While the building form is contemporary, the tactile beauty of the handcrafted masonry assembly recalls the architectural heritage of the region. Masonry has a rich history in Mexico as an efficient and economical construction method. With this local context in mind, the design team utilized both traditional and contemporary tools to achieve desired textural and tactile qualities of vernacular masonry construction within sophisticated, digitally generated forms.

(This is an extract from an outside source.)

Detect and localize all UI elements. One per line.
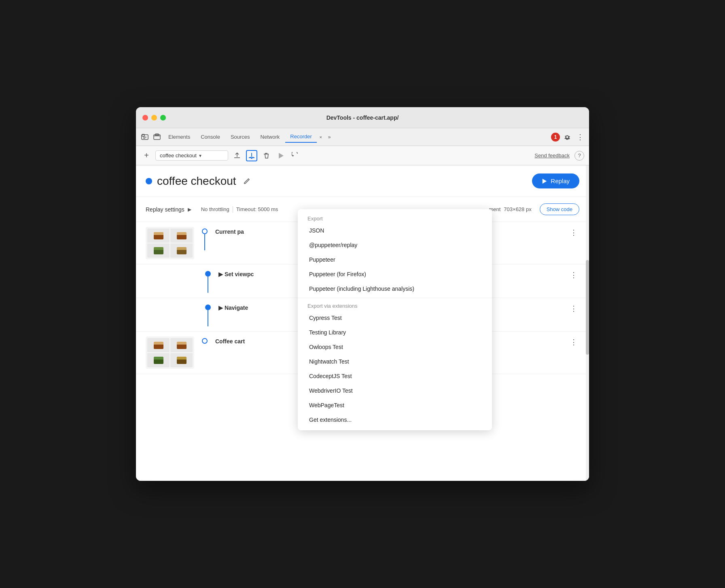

The blocks are made of a polymer concrete mix that provides the desired aesthetic color and texture while meeting structural, fire, and U-V resistance requirements. The overall geometry, individual block forms, positioning of reinforcement plates within each block, and installation placement of blocks were designed digitally before the units were fabricated and installed manually onsite by local masons. A system of continuous C-shaped steel reinforcing plates eliminates the need for grout, mortar, and rebar, enabling an expressive freedom while exceeding seismic requirements.